Tuesday, April 24, 2012

Why Umicore SA (UMI) stock prices down today

Why Umicore SA (UMI) stock prices down today : Umicore SA (UMI), the world’s largest precious-metals recycler, fell the most in six months in Brussels trading after forecasting a surprise decline in operating profit as capacity expansions drive depreciation charges and lower metal prices affect recycling margins.

Umicore dropped as much as 8.3 percent on Euronext Brussels, the most since Oct. 4, and traded 2.16 euros lower at 39.65 euros by 1 p.m. local time. The shares have gained 24 percent this year, outpacing the 13 percent advance for the Stoxx Europe 600 Chemicals Index in the same period.

Earnings before interest, tax and special items will decrease this year to 390 million euros ($514 million), plus or minus 20 million euros, from 416.1 million euros in 2011, the Brussels-based company said today in a statement. Before today, analysts projected an increase to 422 million euros, according to the average of 10 estimates compiled by Bloomberg.

“Guidance is below our and consensus expectations,” Wouter Vanderhaeghen, an analyst at KBC Securities NV in Brussels, wrote today in a note to clients, as he cut his recommendation for the shares to “hold.” “The short-term margin challenges make it hard to find a short-term trigger and valuation is not particularly cheap.”
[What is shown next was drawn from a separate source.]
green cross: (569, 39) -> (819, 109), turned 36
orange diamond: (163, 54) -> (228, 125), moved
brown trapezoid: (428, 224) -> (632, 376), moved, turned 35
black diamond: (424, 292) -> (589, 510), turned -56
Umicore faces a contraction in recycling margins as prices for metals including cobalt, nickel, selenium and tellurium declined and supplies of spent catalysts and residues containing zinc and germanium dwindled. Depreciation charges are rising after Umicore increased capital spending by 24 percent last year to accommodate capacity expansions for automotive catalysts and rechargeable-battery materials.
Premiums Decline

The Belgian maker of a third of all auto-catalysts also said the premiums at which it can sell products including nickel salts, germanium substrates and lithium-ion cathodes fell as competition increased amid an economic slowdown.

First-quarter sales increased 11 percent, a slowdown from a 16 percent advance in the second half of last year. Revenue growth in the recycling business, which accounted for 58 percent of operating profit excluding corporate costs last year, slowed to 8 percent from 26 percent and was affected by an earlier- than-usual maintenance shutdown of the smelting facility in Hoboken, Belgium.

Sales in the catalysis division jumped 18 percent and were driven mainly by passing on higher raw-material prices to clients, while revenue from energy materials climbed 12 percent as sales of lithium-ion cathodes for rechargeable batteries almost doubled.